Available records:
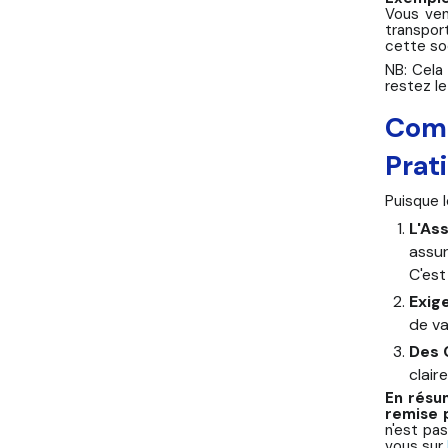
Vous ven
transpor
cette soc
NB
: Cela
restez l
Comm
Prat
Puisque 
L'As
assur
C'est
Exig
de va
Des 
clair
En résum
remise p
n'est pas
vous sur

How to complete this task: A verbatim copy of the data, with all pictures omitted, is the required output.

Your solution:
Vous ven
transpor
cette soc
NB
: Cela
restez l
Comm
Prat
Puisque 
L'As
assur
C'est
Exig
de va
Des 
clair
En résum
remise p
n'est pas
vous sur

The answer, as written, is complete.